Christian Lauba (born 26 July 1952) is a Tunisian born French composer and teacher, especially noted for his compositions for saxophone.[2][3] His compositions often incorporate the music of his native North Africa as well as Japanese influences.[4] He sometimes composes under the name of Jean Matitia, particularly for jazz and rag music.[5]

Biography[edit]

Lauba was born in Sfax, Tunisia. His family later settled in Bordeaux, France, where he studied languages at the University of Bordeaux and music at the Conservatory of Bordeaux with composer Michel Fusté-Lambezat. Early in his compositional career, he also worked with saxophonist Jean-Marie Londeix.[2] In 1993, he was appointed professor of analysis at the Conservatory. It was here that he composed pieces that had extended techniques for the saxophone including slap tonguing, circular breathing, multiphonics, and the altissimo register.[6] He has also composed literature for other solo instruments as well as ensembles.

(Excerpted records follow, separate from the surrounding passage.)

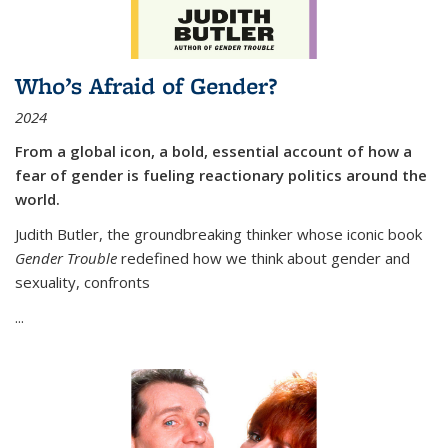
Who’s Afraid of Gender?
2024
From a global icon, a bold, essential account of how a
fear of gender is fueling reactionary politics around the
world.
Judith Butler, the groundbreaking thinker whose iconic book
Gender Trouble
redefined how we think about gender and
sexuality, confronts
...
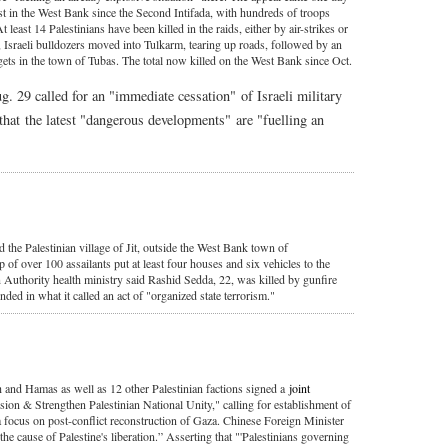
est in the West Bank since the Second Intifada, with hundreds of troops
At least 14 Palestinians have been killed in the raids, either by air-strikes or
t, Israeli bulldozers moved into Tulkarm, tearing up roads, followed by an
gets in the town of Tubas. The total now killed on the West Bank since Oct.
 29 called for an "immediate cessation" of Israeli military
that the latest "dangerous developments" are "fuelling an
 the Palestinian village of Jit, outside the West Bank town of
of over 100 assailants put at least four houses and six vehicles to the
an Authority health ministry said Rashid Sedda, 22, was killed by gunfire
ded in what it called an act of "organized state terrorism."
h and Hamas as well as 12 other Palestinian factions signed a
joint
sion & Strengthen Palestinian National Unity," calling for establishment of
a focus on post-conflict reconstruction of Gaza. Chinese Foreign Minister
e cause of Palestine's liberation.” Asserting that "'Palestinians governing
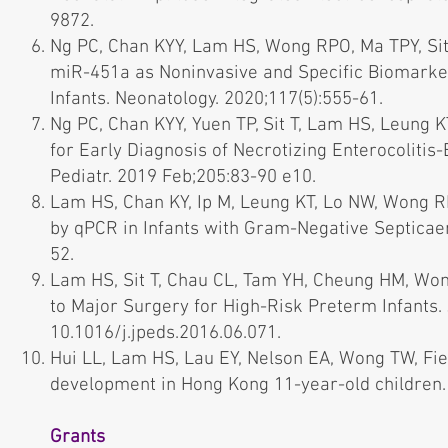
9872.
Ng PC, Chan KYY, Lam HS, Wong RPO, Ma TPY, Sit 
miR-451a as Noninvasive and Specific Biomarkers
Infants. Neonatology. 2020;117(5):555-61.
Ng PC, Chan KYY, Yuen TP, Sit T, Lam HS, Leung K
for Early Diagnosis of Necrotizing Enterocolitis
Pediatr. 2019 Feb;205:83-90 e10.
Lam HS, Chan KY, Ip M, Leung KT, Lo NW, Wong RP, 
by qPCR in Infants with Gram-Negative Septicaem
52.
Lam HS, Sit T, Chau CL, Tam YH, Cheung HM, Won
to Major Surgery for High-Risk Preterm Infants. J
10.1016/j.jpeds.2016.06.071.
Hui LL, Lam HS, Lau EY, Nelson EA, Wong TW, Fie
development in Hong Kong 11-year-old children.
Grants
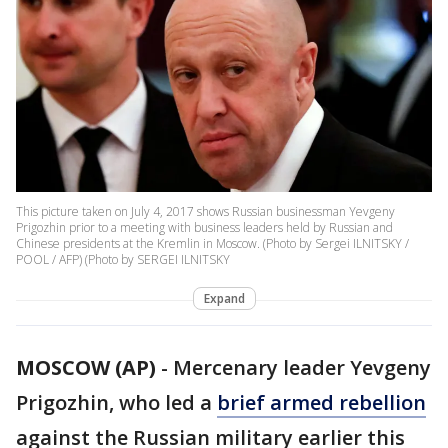
This picture taken on July 4, 2017 shows Russian businessman Yevgeny
Prigozhin prior to a meeting with business leaders held by Russian and
Chinese presidents at the Kremlin in Moscow. (Photo by Sergei ILNITSKY /
POOL / AFP) (Photo by SERGEI ILNITSKY
Expand
MOSCOW (AP)
-
Mercenary leader Yevgeny
Prigozhin, who led a
brief armed rebellion
against the Russian military earlier this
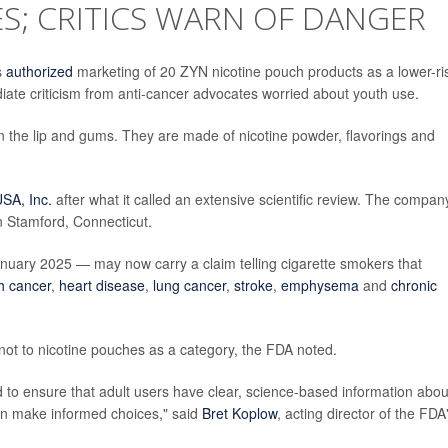
ES; CRITICS WARN OF DANGER
s
authorized
marketing of 20 ZYN nicotine pouch products as a lower-ri
diate criticism from anti-cancer advocates worried about youth use.
 the lip and gums. They are made of nicotine powder, flavorings and
SA, Inc.
after what it called an extensive scientific review. The company
in Stamford, Connecticut.
anuary 2025 — may now carry a claim telling cigarette smokers that
h cancer
,
heart disease
,
lung cancer
,
stroke
,
emphysema
and
chronic
, not to nicotine pouches as a category, the FDA noted.
d to ensure that adult users have clear, science-based information abou
can make informed choices," said
Bret Koplow
, acting director of the FDA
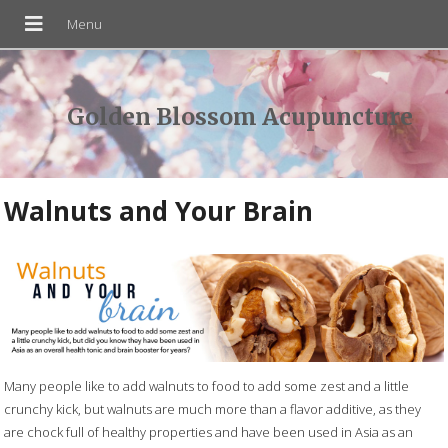
Golden Blossom Acupuncture
Walnuts and Your Brain
Many people like to add walnuts to food to add some zest and a little
crunchy kick, but walnuts are much more than a flavor additive, as they
are chock full of healthy properties and have been used in Asia as an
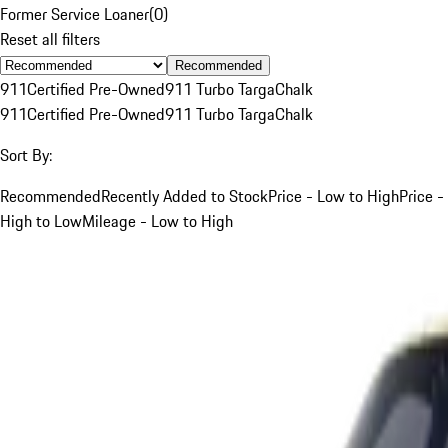
Former Service Loaner
(
0
)
Reset all filters
Recommended
911
Certified Pre-Owned
911 Turbo Targa
Chalk
911
Certified Pre-Owned
911 Turbo Targa
Chalk
Sort By:
Recommended
Recently Added to Stock
Price - Low to High
Price -
High to Low
Mileage - Low to High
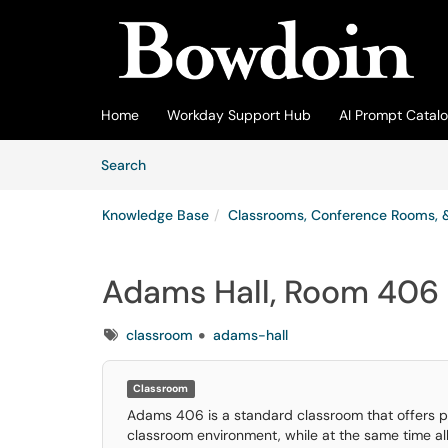
Skip to main content
(opens in a new tab)
Home
Workday Support Hub
AI Prompt Catal
Skip to Knowledge Base content
Articles
Search
Knowledge Base
Classrooms, Conference Rooms, 
Adams Hall, Room 406
Tags
classroom
adams-hall
Room name
Adams Hall, Room 406
Classroom
Building
Adams 406 is a standard classroom that offers prof
Adams Hall
classroom environment, while at the same time al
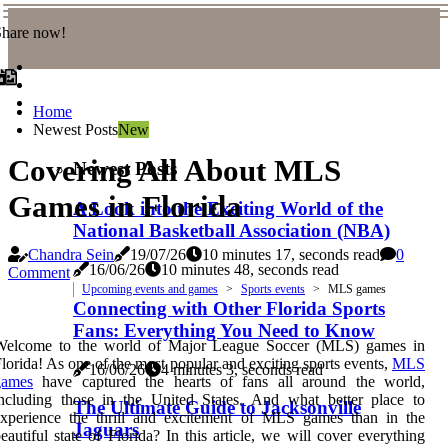
Share now!
Home
Newest Posts
New
Covering All About MLS
Newest Posts
Games in Florida
A Look into the Exciting World of the
National Basketball Association (NBA)
Chandra Sein
19/07/26
10 minutes 17, seconds read
0
16/06/26
10 minutes 48, seconds read
Comment
Upcoming events and games
Sports events
MLS games
Connecting with Other Florida Sports
Fans: Everything You Need to Know
Welcome to the world of Major League Soccer (MLS) games in
lorida! As one of the most popular and exciting sports events,
MLS
16/06/26
4 minutes 3, seconds read
games
have captured the hearts of fans all around the world,
ncluding those in the United States. And what better place to
The Ultimate Guide to Jacksonville
experience the thrill and excitement of MLS games than in the
Jaguars
eautiful state of Florida? In this article, we will cover everything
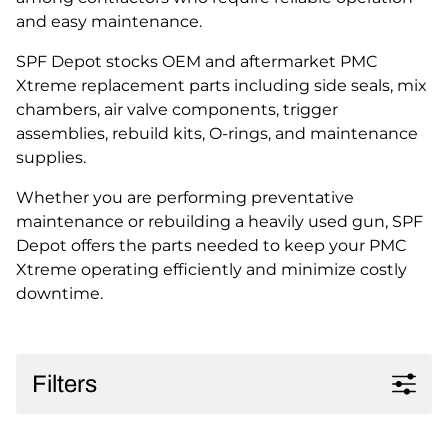
and easy maintenance.
SPF Depot stocks OEM and aftermarket PMC
Xtreme replacement parts including side seals, mix
chambers, air valve components, trigger
assemblies, rebuild kits, O-rings, and maintenance
supplies.
Whether you are performing preventative
maintenance or rebuilding a heavily used gun, SPF
Depot offers the parts needed to keep your PMC
Xtreme operating efficiently and minimize costly
downtime.
Filters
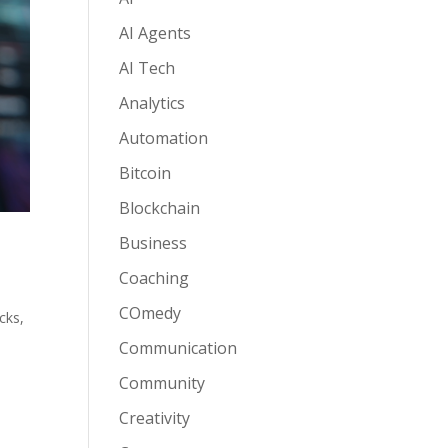
AI Agents
AI Tech
Analytics
Automation
Bitcoin
Blockchain
Business
Coaching
COmedy
acks
,
Communication
Community
Creativity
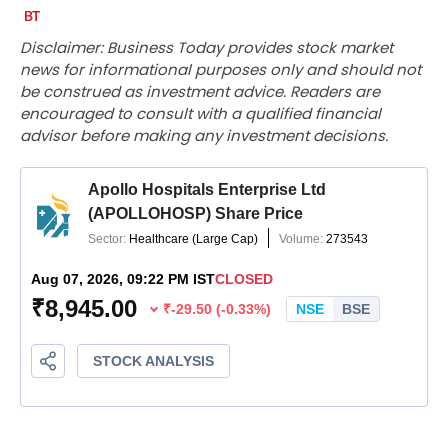
Disclaimer: Business Today provides stock market
news for informational purposes only and should not
be construed as investment advice. Readers are
encouraged to consult with a qualified financial
advisor before making any investment decisions.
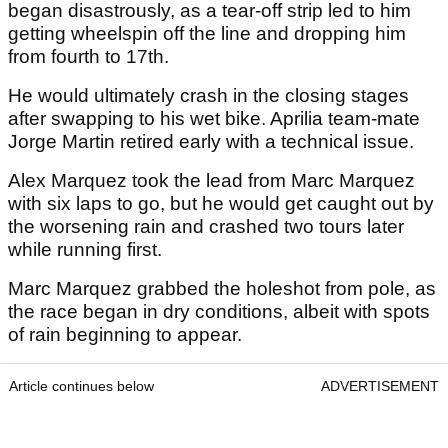
began disastrously, as a tear-off strip led to him
getting wheelspin off the line and dropping him
from fourth to 17th.
He would ultimately crash in the closing stages
after swapping to his wet bike. Aprilia team-mate
Jorge Martin retired early with a technical issue.
Alex Marquez took the lead from Marc Marquez
with six laps to go, but he would get caught out by
the worsening rain and crashed two tours later
while running first.
Marc Marquez grabbed the holeshot from pole, as
the race began in dry conditions, albeit with spots
of rain beginning to appear.
Article continues below
ADVERTISEMENT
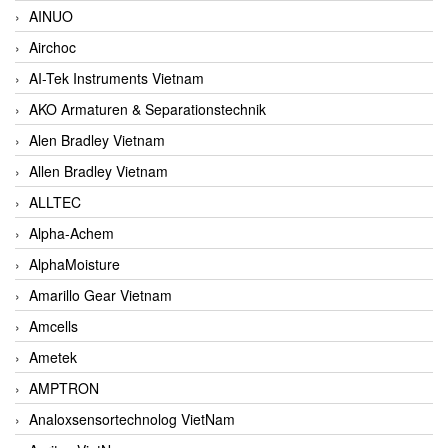
AINUO
Airchoc
AI-Tek Instruments Vietnam
AKO Armaturen & Separationstechnik
Alen Bradley Vietnam
Allen Bradley Vietnam
ALLTEC
Alpha-Achem
AlphaMoisture
Amarillo Gear Vietnam
Amcells
Ametek
AMPTRON
Analoxsensortechnolog VietNam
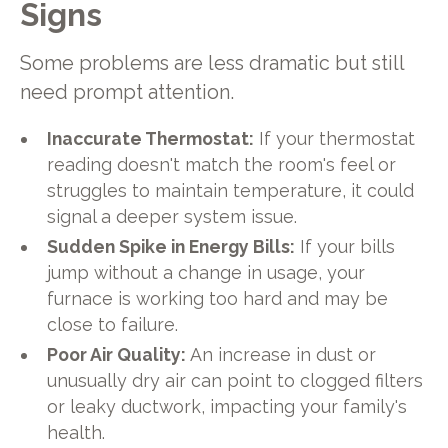
Signs
Some problems are less dramatic but still
need prompt attention.
Inaccurate Thermostat:
If your thermostat
reading doesn't match the room's feel or
struggles to maintain temperature, it could
signal a deeper system issue.
Sudden Spike in Energy Bills:
If your bills
jump without a change in usage, your
furnace is working too hard and may be
close to failure.
Poor Air Quality:
An increase in dust or
unusually dry air can point to clogged filters
or leaky ductwork, impacting your family's
health.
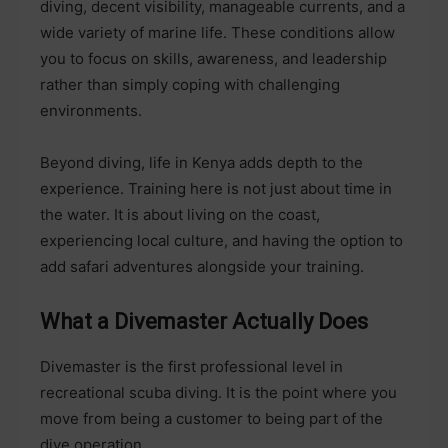
diving, decent visibility, manageable currents, and a
wide variety of marine life. These conditions allow
you to focus on skills, awareness, and leadership
rather than simply coping with challenging
environments.
Beyond diving, life in Kenya adds depth to the
experience. Training here is not just about time in
the water. It is about living on the coast,
experiencing local culture, and having the option to
add safari adventures alongside your training.
What a Divemaster Actually Does
Divemaster is the first professional level in
recreational scuba diving. It is the point where you
move from being a customer to being part of the
dive operation.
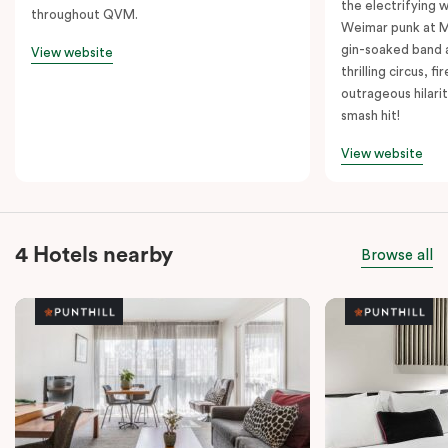
the electrifying 
throughout QVM.
Weimar punk at M
gin-soaked band 
View website
thrilling circus, 
outrageous hilarit
smash hit!
View website
4 Hotels nearby
Browse all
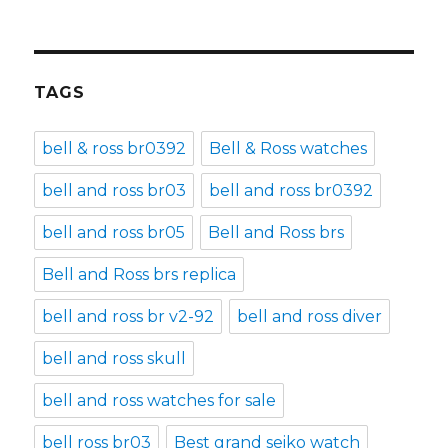
TAGS
bell & ross br0392
Bell & Ross watches
bell and ross br03
bell and ross br0392
bell and ross br05
Bell and Ross brs
Bell and Ross brs replica
bell and ross br v2-92
bell and ross diver
bell and ross skull
bell and ross watches for sale
bell ross br03
Best grand seiko watch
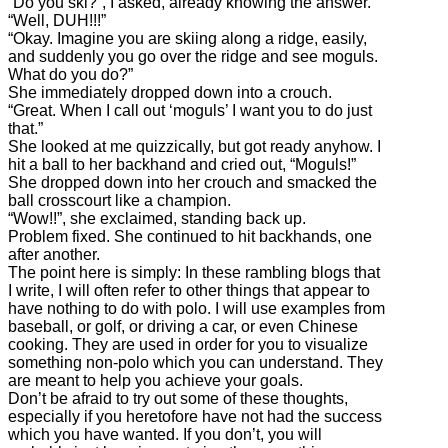
“Do you ski?”, I asked, already knowing the answer.
“Well, DUH!!!”
“Okay. Imagine you are skiing along a ridge, easily,
and suddenly you go over the ridge and see moguls.
What do you do?”
She immediately dropped down into a crouch.
“Great. When I call out ‘moguls’ I want you to do just
that.”
She looked at me quizzically, but got ready anyhow. I
hit a ball to her backhand and cried out, “Moguls!”
She dropped down into her crouch and smacked the
ball crosscourt like a champion.
“Wow!!”, she exclaimed, standing back up.
Problem fixed. She continued to hit backhands, one
after another.
The point here is simply: In these rambling blogs that
I write, I will often refer to other things that appear to
have nothing to do with polo. I will use examples from
baseball, or golf, or driving a car, or even Chinese
cooking. They are used in order for you to visualize
something non-polo which you can understand. They
are meant to help you achieve your goals.
Don’t be afraid to try out some of these thoughts,
especially if you heretofore have not had the success
which you have wanted. If you don’t, you will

He has given master classes in composition and lectured at many universities including Bowling-Green in Ohio, Winnipeg in Canada, and the University of Maryland as well as at several European conservatories including those of Milan, Madrid, Lisbon (Conservatório Nacional de Lisboa), and Amsterdam. He chaired the jury of the Gaudeamus International Composers Award in 1996.

From 2004 to 2007, Lauba was artistic director of the Orchestre National Bordeaux Aquitaine and from 2004 to 2006, also its music director.[7][8] In the 2007/2008 season he was composer in residence with the Orchestre Symphonique de Mulhouse (Mulhouse Symphony Orchestra), where his New York Concerto (a triple concerto for saxophone, cello and piano) received its world premiere.[9]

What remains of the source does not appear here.